In other words, a stockholder of a Delaware corporation would have to show that a pre-suit demand on the corporation’s board of directors would have been futile because of the board’s lack of independence in order to be excused of such demand.
This post was part of a two-part series on pre-suit demand under Delaware law. You can find the other post by searching our blogs at www.mcbrideattorneys.com. If you have any questions about the content of this blog or other business law issues not discussed here, please contact us.
This posting is intended to be a planning tool to familiarize readers with some of the high-level issues discussed herein. This is not meant to be a comprehensive discussion and additional details should be discussed with your transaction planners including attorneys, accountants, consultants, bankers and other business planners who can provide advice for your circumstances. This article should not be treated as legal advice to any person or entity.

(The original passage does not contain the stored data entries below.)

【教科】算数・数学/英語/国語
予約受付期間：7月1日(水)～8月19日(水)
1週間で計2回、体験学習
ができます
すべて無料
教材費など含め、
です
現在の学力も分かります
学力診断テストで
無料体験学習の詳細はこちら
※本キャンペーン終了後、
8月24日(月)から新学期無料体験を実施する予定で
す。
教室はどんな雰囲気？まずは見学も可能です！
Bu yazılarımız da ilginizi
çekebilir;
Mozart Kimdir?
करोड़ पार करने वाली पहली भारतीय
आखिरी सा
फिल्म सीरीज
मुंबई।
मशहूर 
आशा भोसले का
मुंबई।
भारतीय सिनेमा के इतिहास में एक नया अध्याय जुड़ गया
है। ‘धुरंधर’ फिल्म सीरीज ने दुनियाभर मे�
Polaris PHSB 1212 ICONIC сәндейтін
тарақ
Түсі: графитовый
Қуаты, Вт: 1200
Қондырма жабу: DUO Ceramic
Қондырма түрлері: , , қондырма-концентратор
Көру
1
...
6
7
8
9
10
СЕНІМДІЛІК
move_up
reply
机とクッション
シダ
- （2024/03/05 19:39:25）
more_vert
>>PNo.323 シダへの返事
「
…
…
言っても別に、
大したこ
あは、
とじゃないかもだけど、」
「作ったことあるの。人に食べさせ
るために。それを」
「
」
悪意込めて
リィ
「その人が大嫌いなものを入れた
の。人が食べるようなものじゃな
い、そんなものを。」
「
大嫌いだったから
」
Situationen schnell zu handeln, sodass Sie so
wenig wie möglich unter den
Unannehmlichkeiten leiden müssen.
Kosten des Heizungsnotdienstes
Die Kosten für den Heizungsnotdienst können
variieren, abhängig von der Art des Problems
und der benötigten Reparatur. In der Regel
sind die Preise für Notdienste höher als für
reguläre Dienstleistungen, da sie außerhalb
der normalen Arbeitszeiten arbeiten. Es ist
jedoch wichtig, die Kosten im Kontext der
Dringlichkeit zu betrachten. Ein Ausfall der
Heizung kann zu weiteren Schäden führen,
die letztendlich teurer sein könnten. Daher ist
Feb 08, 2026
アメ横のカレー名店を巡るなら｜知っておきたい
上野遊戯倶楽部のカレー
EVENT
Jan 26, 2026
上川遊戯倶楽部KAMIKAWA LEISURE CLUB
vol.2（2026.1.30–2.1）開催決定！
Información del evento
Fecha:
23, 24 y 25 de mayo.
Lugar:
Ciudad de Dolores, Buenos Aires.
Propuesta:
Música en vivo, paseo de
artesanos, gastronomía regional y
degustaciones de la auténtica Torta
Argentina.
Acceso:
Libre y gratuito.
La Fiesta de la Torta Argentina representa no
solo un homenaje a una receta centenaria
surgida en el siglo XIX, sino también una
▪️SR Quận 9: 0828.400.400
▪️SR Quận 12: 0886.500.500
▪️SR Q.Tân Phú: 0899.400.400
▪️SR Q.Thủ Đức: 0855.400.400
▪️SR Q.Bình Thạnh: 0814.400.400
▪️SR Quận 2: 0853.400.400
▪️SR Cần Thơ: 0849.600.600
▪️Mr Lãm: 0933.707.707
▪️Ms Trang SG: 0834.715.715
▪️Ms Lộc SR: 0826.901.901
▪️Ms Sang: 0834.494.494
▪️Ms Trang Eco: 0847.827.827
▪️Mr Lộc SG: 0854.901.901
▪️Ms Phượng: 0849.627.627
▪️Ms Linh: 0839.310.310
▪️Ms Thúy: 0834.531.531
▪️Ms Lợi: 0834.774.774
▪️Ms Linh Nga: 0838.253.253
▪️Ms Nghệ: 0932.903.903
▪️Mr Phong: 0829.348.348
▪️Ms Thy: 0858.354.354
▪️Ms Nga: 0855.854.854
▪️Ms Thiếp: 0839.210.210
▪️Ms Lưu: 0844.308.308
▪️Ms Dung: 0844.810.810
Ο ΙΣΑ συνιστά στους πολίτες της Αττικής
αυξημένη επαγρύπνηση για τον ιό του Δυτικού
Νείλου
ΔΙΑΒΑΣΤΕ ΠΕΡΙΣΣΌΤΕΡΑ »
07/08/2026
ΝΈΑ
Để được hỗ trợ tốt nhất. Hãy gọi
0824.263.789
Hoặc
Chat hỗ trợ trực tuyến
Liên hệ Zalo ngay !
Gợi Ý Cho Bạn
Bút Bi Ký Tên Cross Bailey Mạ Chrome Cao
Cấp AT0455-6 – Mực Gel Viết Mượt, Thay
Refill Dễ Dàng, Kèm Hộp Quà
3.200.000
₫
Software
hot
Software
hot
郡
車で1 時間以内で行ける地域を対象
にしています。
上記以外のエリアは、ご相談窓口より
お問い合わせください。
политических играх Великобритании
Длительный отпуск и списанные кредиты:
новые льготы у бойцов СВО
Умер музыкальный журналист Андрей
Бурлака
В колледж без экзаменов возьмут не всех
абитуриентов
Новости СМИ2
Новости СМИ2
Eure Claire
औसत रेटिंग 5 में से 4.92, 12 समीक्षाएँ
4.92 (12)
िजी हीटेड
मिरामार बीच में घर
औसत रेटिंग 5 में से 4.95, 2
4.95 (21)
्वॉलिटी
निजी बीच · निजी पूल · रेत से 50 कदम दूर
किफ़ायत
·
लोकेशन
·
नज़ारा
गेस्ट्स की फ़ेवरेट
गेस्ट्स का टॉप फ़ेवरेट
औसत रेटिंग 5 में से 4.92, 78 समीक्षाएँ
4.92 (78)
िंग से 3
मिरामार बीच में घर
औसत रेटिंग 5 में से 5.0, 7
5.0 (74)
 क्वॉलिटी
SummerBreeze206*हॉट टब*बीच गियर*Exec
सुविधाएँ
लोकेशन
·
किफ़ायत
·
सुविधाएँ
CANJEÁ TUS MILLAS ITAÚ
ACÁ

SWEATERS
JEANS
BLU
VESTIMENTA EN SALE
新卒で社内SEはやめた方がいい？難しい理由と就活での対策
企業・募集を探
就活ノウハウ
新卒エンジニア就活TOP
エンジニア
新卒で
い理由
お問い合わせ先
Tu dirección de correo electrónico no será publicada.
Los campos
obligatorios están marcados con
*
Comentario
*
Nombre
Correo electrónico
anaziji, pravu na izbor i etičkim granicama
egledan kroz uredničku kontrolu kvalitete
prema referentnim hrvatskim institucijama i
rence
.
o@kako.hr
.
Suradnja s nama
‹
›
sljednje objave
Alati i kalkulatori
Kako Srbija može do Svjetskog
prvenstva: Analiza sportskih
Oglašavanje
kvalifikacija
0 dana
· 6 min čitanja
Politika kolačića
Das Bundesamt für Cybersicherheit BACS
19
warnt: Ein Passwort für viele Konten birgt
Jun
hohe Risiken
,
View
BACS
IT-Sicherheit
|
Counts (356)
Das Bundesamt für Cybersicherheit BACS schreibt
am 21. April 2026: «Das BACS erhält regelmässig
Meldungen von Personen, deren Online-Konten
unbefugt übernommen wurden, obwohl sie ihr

Steps have been taken to verify the contents of this article prior to publication. However, readers should not, and may not, rely on this article. Please consult with counsel to verify all contents and do not rely solely on this article in planning your legal transactions.
 See generally Del. Cty. Emps. Ret. Fund v. Sanchez, No. 702, 2014 (Del. Oct. 2, 2015). Unless otherwise noted, all references to the case are from this citation.About the AuthorR. Shawn McBride — is the Managing Member of The R. Shawn McBride Law Firm, PLLC. Shawn works successful, private business owners in their growth and missions to make a company that stands the test of time. You can email R. Shawn McBride Law Firm or call (214) 418-0258.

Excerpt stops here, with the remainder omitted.